--- START ---
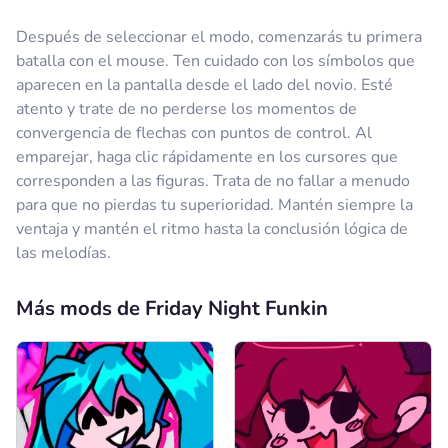
Después de seleccionar el modo, comenzarás tu primera
batalla con el mouse. Ten cuidado con los símbolos que
aparecen en la pantalla desde el lado del novio. Esté
atento y trate de no perderse los momentos de
convergencia de flechas con puntos de control. Al
emparejar, haga clic rápidamente en los cursores que
corresponden a las figuras. Trata de no fallar a menudo
para que no pierdas tu superioridad. Mantén siempre la
ventaja y mantén el ritmo hasta la conclusión lógica de
las melodías.
Más mods de Friday Night Funkin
--- END ---
## Problem requirements
Without the pictures, return the whole of the data exactly as given.

## Result for this task
Después de seleccionar el modo, comenzarás tu primera
batalla con el mouse. Ten cuidado con los símbolos que
aparecen en la pantalla desde el lado del novio. Esté
atento y trate de no perderse los momentos de
convergencia de flechas con puntos de control. Al
emparejar, haga clic rápidamente en los cursores que
corresponden a las figuras. Trata de no fallar a menudo
para que no pierdas tu superioridad. Mantén siempre la
ventaja y mantén el ritmo hasta la conclusión lógica de
las melodías.
Más mods de Friday Night Funkin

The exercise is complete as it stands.